**What needs to be done**
Whenever a line contains "Newsletter", include it in the count; reply with the number of such lines in the data and nothing else.
________________________________________
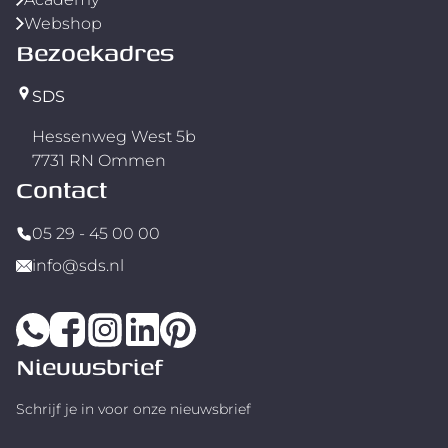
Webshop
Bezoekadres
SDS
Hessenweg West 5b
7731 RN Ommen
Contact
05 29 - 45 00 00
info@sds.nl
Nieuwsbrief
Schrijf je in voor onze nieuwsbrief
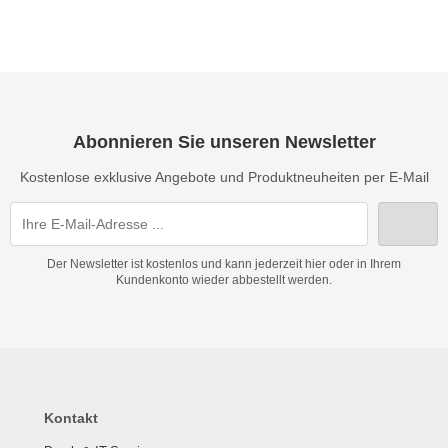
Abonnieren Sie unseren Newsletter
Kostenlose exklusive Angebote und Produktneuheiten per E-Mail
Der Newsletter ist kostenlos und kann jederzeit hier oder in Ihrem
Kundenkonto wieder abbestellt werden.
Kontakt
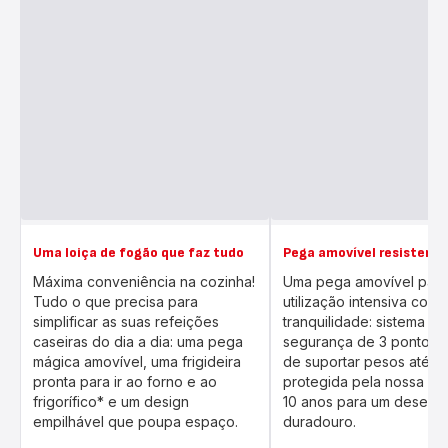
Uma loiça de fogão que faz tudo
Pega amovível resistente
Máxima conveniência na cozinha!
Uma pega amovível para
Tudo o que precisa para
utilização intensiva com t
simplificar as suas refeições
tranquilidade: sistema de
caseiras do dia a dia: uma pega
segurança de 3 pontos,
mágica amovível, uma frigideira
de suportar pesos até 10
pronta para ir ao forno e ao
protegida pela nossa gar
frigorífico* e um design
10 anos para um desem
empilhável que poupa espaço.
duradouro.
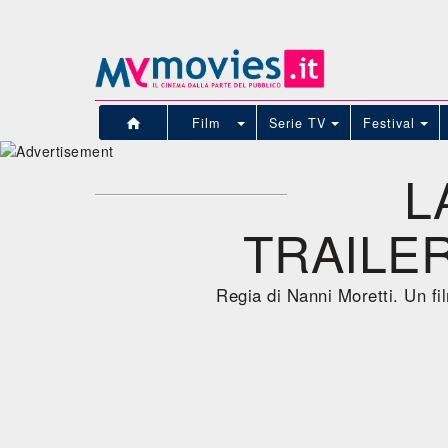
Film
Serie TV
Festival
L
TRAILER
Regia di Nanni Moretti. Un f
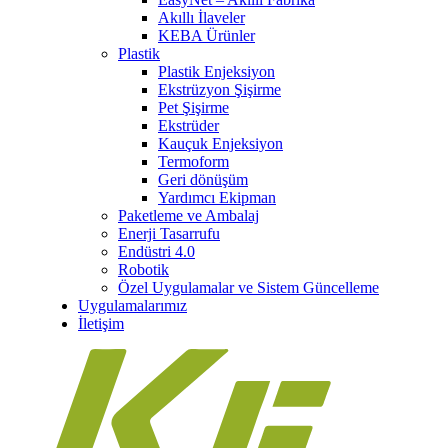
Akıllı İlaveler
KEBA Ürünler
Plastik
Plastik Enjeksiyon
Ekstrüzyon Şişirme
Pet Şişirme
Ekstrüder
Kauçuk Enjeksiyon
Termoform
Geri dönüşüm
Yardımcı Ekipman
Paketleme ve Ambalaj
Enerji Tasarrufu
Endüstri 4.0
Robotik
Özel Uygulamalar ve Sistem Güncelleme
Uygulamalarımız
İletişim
________________________________________
**Solution to the exercise**
2